Since the p-values are less than the significance level (alpha = 0.05), we reject the null hypothesis and conclude that there is a statistically significant difference between the variant groups and the control group.

So,based on the analysis and statistical testing. Both Variant A and Variant B results a CTR lift and time lift compared to the control group.
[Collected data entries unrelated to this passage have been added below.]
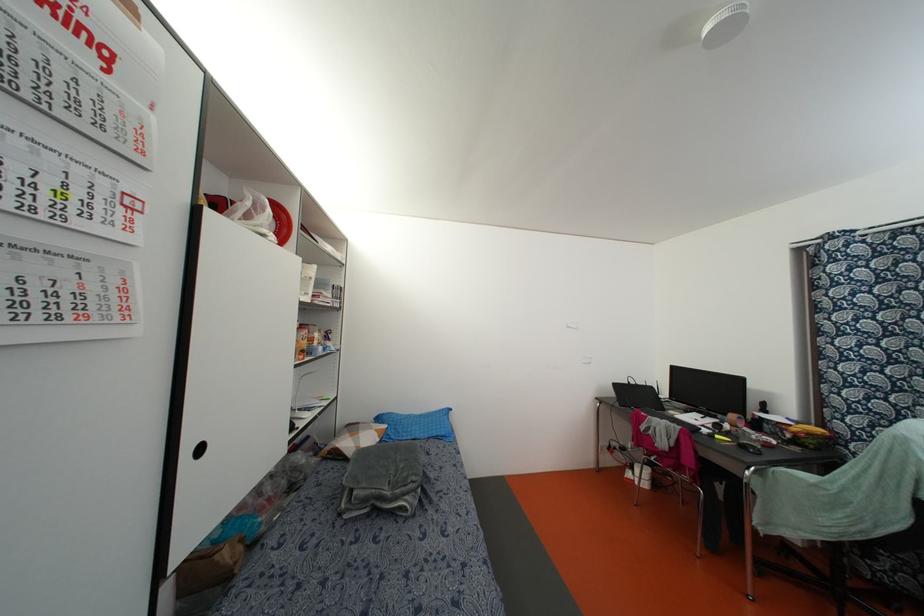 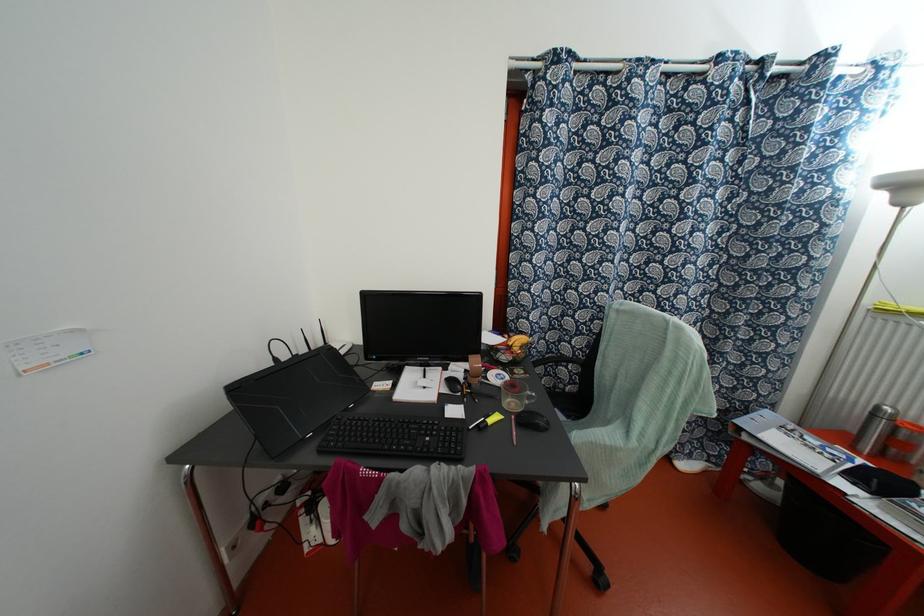 Locate, in the second image, the point that corresponds to (691,418) in the first image.

(418, 386) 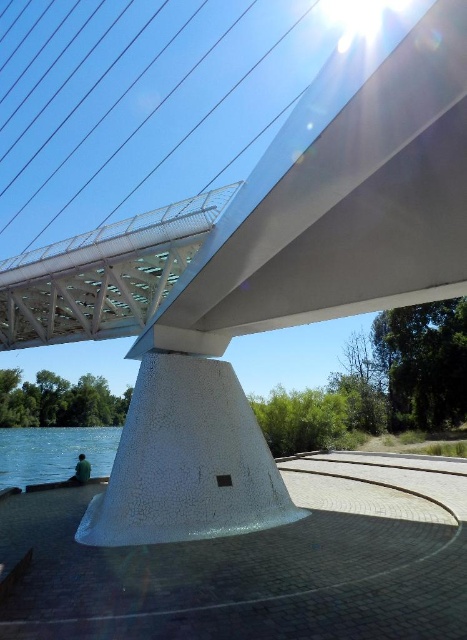 Between blue water at lower left and dark green fabric at lower left, which one has less height?

dark green fabric at lower left is shorter.

Find the location of `blue water at lower left`. blue water at lower left is located at coordinates (54, 452).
As there are significant differences between both variants, one variant that performs better than the others. From the average CTR and Time Spent we can see Variant A perform better than Variant B.

I recommend the engineering team deploy Variant A. 


Q4 roll-out plan

Phase 1: Release Variant A to a small percentage (10%) of the user base. Monitor the CTR and Time Spent and gather user feedback during this phase.

Phase 2: After analyzing the performance and gathering feedback from Phase 1, expand the release to 25% of the user base. This will help validate the results on a larger scale.

Phase 3: Once Variant A has shown consistent positive results and received positive feedback from users, expand the release to 50% of the user base.

Phase 4: Finally, roll out Variant A to the remaining 50% of the user base, effectively replacing the control group with the new feature.